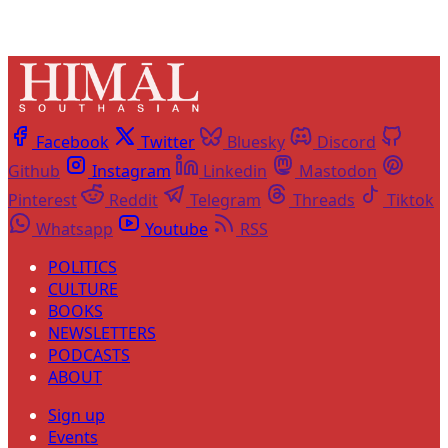
Facebook
Twitter
Bluesky
Discord
Github
Instagram
Linkedin
Mastodon
Pinterest
Reddit
Telegram
Threads
Tiktok
Whatsapp
Youtube
RSS
POLITICS
CULTURE
BOOKS
NEWSLETTERS
PODCASTS
ABOUT
Sign up
Events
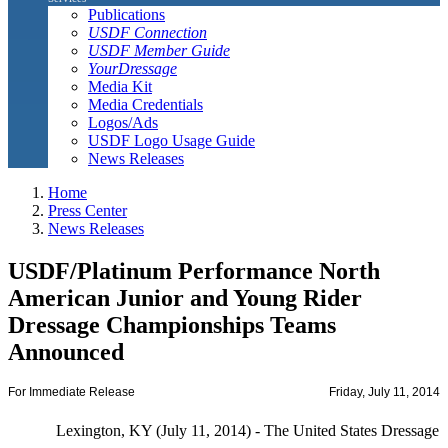
Publications
USDF Connection
USDF Member Guide
YourDressage
Media Kit
Media Credentials
Logos/Ads
USDF Logo Usage Guide
News Releases
Home
Press Center
News Releases
USDF/Platinum Performance North
American Junior and Young Rider
Dressage Championships Teams
Announced
For Immediate Release
Friday, July 11, 2014
Lexington, KY (July 11, 2014) - The United States Dressage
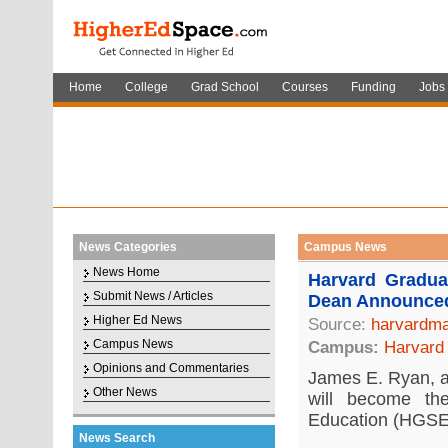
Home
College
Grad School
Courses
Funding
Jobs
News Categories
Campus News
News Home
Harvard Gradu
Submit News / Articles
Dean Announce
Higher Ed News
Source:
harvardma
Campus News
Campus:
Harvard 
Opinions and Commentaries
James E. Ryan, a 
Other News
will become t
Education (HGSE)
News Search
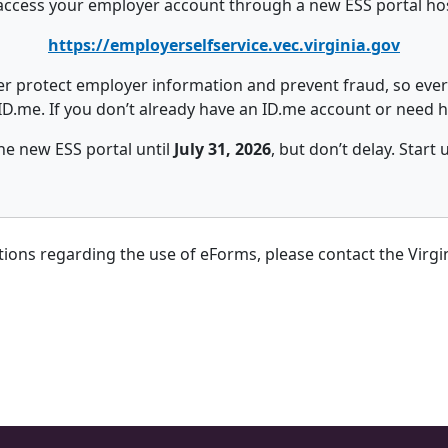
o access your employer account through a new ESS portal hos
https://employerselfservice.vec.virginia.gov
r protect employer information and prevent fraud, so every
ID.me. If you don’t already have an ID.me account or need hel
he new ESS portal until
July 31, 2026
, but don’t delay. Start
stions regarding the use of eForms, please contact the Vir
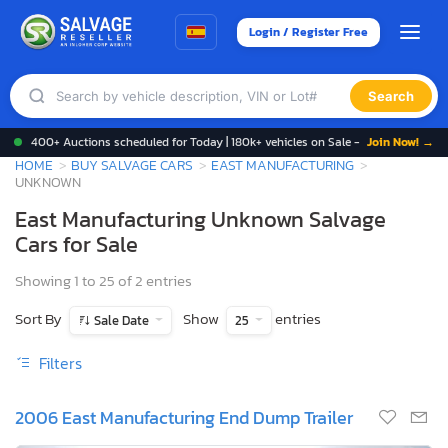
Login / Register Free
Search
400+ Auctions scheduled for Today | 180k+ vehicles on Sale -
Join Now! →
HOME
BUY SALVAGE CARS
EAST MANUFACTURING
UNKNOWN
East Manufacturing Unknown Salvage
Cars for Sale
Showing 1 to 25 of 2 entries
Sort By
Show
entries
Sale Date
25
Filters
2006 East Manufacturing End Dump Trailer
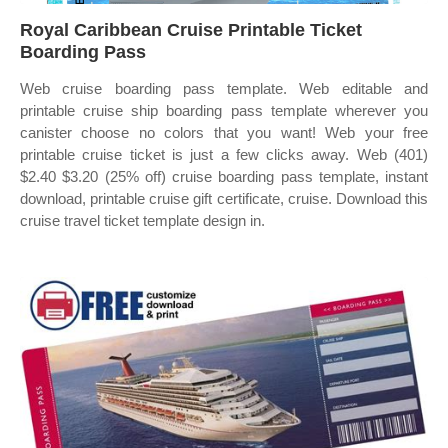
Royal Caribbean Cruise Printable Ticket
Boarding Pass
Web cruise boarding pass template. Web editable and
printable cruise ship boarding pass template wherever you
canister choose no colors that you want! Web your free
printable cruise ticket is just a few clicks away. Web (401)
$2.40 $3.20 (25% off) cruise boarding pass template, instant
download, printable cruise gift certificate, cruise. Download this
cruise travel ticket template design in.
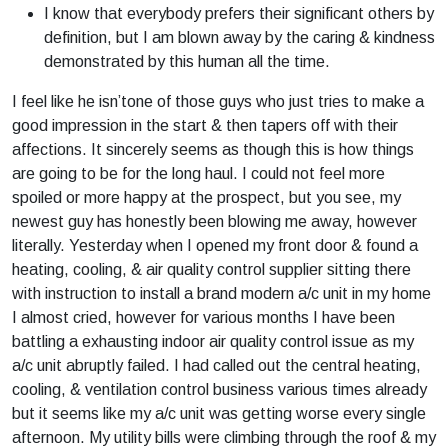
I know that everybody prefers their significant others by
definition, but I am blown away by the caring & kindness
demonstrated by this human all the time.
I feel like he isn’tone of those guys who just tries to make a
good impression in the start & then tapers off with their
affections. It sincerely seems as though this is how things
are going to be for the long haul. I could not feel more
spoiled or more happy at the prospect, but you see, my
newest guy has honestly been blowing me away, however
literally. Yesterday when I opened my front door & found a
heating, cooling, & air quality control supplier sitting there
with instruction to install a brand modern a/c unit in my home
I almost cried, however for various months I have been
battling a exhausting indoor air quality control issue as my
a/c unit abruptly failed. I had called out the central heating,
cooling, & ventilation control business various times already
but it seems like my a/c unit was getting worse every single
afternoon. My utility bills were climbing through the roof & my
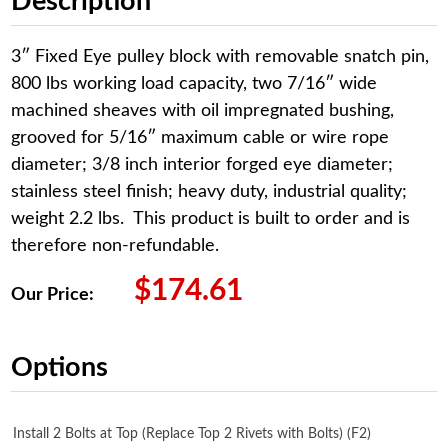
Description
3″ Fixed Eye pulley block with removable snatch pin,
800 lbs working load capacity, two 7/16″ wide
machined sheaves with oil impregnated bushing,
grooved for 5/16″ maximum cable or wire rope
diameter; 3/8 inch interior forged eye diameter;
stainless steel finish; heavy duty, industrial quality;
weight 2.2 lbs. This product is built to order and is
therefore non-refundable.
$
174.61
Our Price:
Options
Install 2 Bolts at Top (Replace Top 2 Rivets with Bolts) (F2)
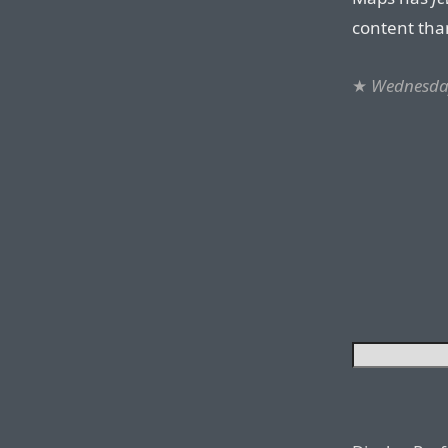
content tha
★
Wednesda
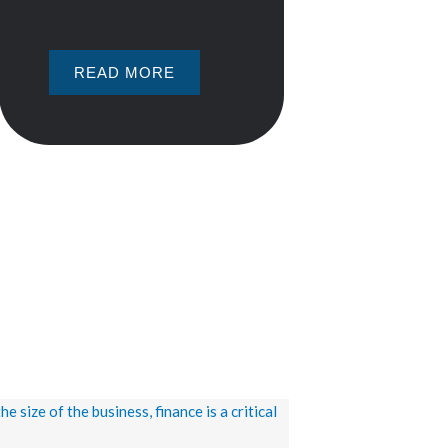
READ MORE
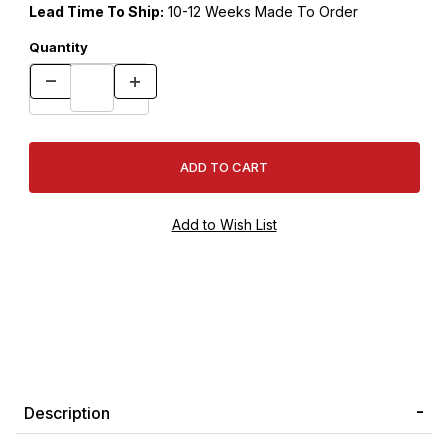
Lead Time To Ship:
10-12 Weeks Made To Order
Quantity
Description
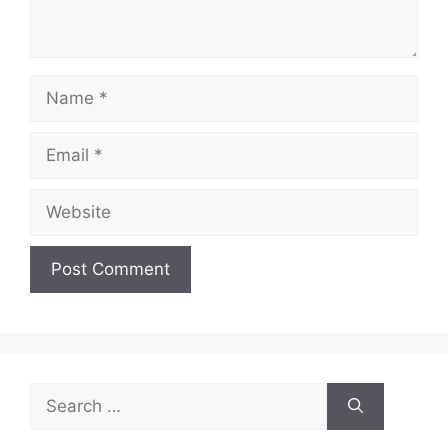
Name
Email
Website
Search
for:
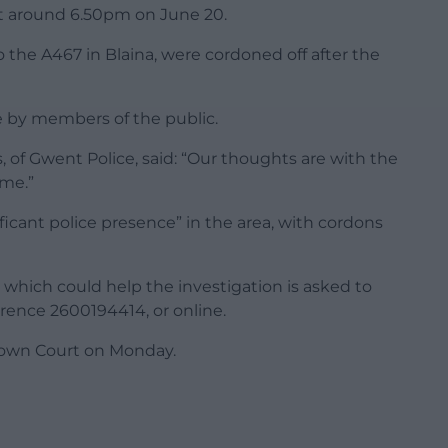
, at around 6.50pm on June 20.
to the A467 in Blaina, were cordoned off after the
ne by members of the public.
 of Gwent Police, said: “Our thoughts are with the
ime.”
ficant police presence” in the area, with cordons
which could help the investigation is asked to
rence 2600194414, or online.
Crown Court on Monday.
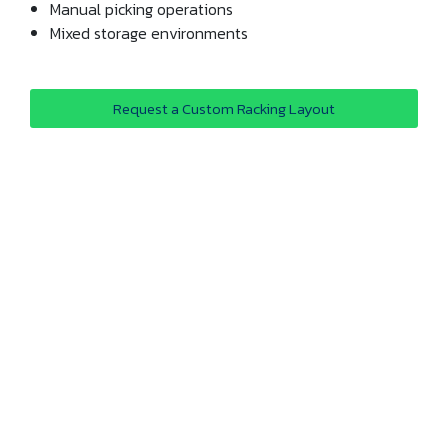
Manual picking operations
Mixed storage environments
Request a Custom Racking Layout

What is required:
Set down all of the data word for word; no pictures belong in it.

Output for this exercise:
Facebook
Twitter
Bluesky
Discord
Github
Instagram
Linkedin
Mastodon
Pinterest
Reddit
Telegram
Threads
Tiktok
Whatsapp
Youtube
RSS
POLITICS
CULTURE
BOOKS
NEWSLETTERS
PODCASTS
ABOUT
Sign up
Events
Publications
USDF Connection
USDF Member Guide
YourDressage
Media Kit
Media Credentials
Logos/Ads
USDF Logo Usage Guide
News Releases
Home
Press Center
News Releases
USDF/Platinum Performance North
American Junior and Young Rider
Dressage Championships Teams
Announced
For Immediate Release
Friday, July 11, 2014
Lexington, KY (July 11, 2014) - The United States Dressage
Home
College
Grad School
Courses
Funding
Jobs
News Categories
Campus News
News Home
Harvard Gradu
Submit News / Articles
Dean Announce
Higher Ed News
Source:
harvardma
Campus News
Campus:
Harvard 
Opinions and Commentaries
James E. Ryan, a 
Other News
will become t
Education (HGSE)
News Search
o access your employer account through a new ESS portal hos
https://employerselfservice.vec.virginia.gov
r protect employer information and prevent fraud, so every
ID.me. If you don’t already have an ID.me account or need hel
he new ESS portal until
July 31, 2026
, but don’t delay. Start
stions regarding the use of eForms, please contact the Vir
Login / Register Free
Search
400+ Auctions scheduled for Today | 180k+ vehicles on Sale -
Join Now! →
HOME
BUY SALVAGE CARS
EAST MANUFACTURING
UNKNOWN
East Manufacturing Unknown Salvage
Cars for Sale
Showing 1 to 25 of 2 entries
Sort By
Show
entries
Sale Date
25
Filters
2006 East Manufacturing End Dump Trailer
Royal Caribbean Cruise Printable Ticket
Boarding Pass
Web cruise boarding pass template. Web editable and
printable cruise ship boarding pass template wherever you
canister choose no colors that you want! Web your free
printable cruise ticket is just a few clicks away. Web (401)
$2.40 $3.20 (25% off) cruise boarding pass template, instant
download, printable cruise gift certificate, cruise. Download this
cruise travel ticket template design in.
I know that everybody prefers their significant others by
definition, but I am blown away by the caring & kindness
demonstrated by this human all the time.
I feel like he isn’tone of those guys who just tries to make a
good impression in the start & then tapers off with their
affections. It sincerely seems as though this is how things
are going to be for the long haul. I could not feel more
spoiled or more happy at the prospect, but you see, my
newest guy has honestly been blowing me away, however
literally. Yesterday when I opened my front door & found a
heating, cooling, & air quality control supplier sitting there
with instruction to install a brand modern a/c unit in my home
I almost cried, however for various months I have been
battling a exhausting indoor air quality control issue as my
a/c unit abruptly failed. I had called out the central heating,
cooling, & ventilation control business various times already
but it seems like my a/c unit was getting worse every single
afternoon. My utility bills were climbing through the roof & my
Description
3″ Fixed Eye pulley block with removable snatch pin,
800 lbs working load capacity, two 7/16″ wide
machined sheaves with oil impregnated bushing,
grooved for 5/16″ maximum cable or wire rope
diameter; 3/8 inch interior forged eye diameter;
stainless steel finish; heavy duty, industrial quality;
weight 2.2 lbs. This product is built to order and is
therefore non-refundable.
$
174.61
Our Price:
Options
Install 2 Bolts at Top (Replace Top 2 Rivets with Bolts) (F2)
content tha
★
Wednesda
READ MORE
Lead Time To Ship:
10-12 Weeks Made To Order
Quantity
Description
Name
Email
Website
Search
for:
, at around 6.50pm on June 20.
to the A467 in Blaina, were cordoned off after the
ne by members of the public.
 of Gwent Police, said: “Our thoughts are with the
ime.”
ficant police presence” in the area, with cordons
which could help the investigation is asked to
rence 2600194414, or online.
Crown Court on Monday.
Manual picking operations
Mixed storage environments
Request a Custom Racking Layout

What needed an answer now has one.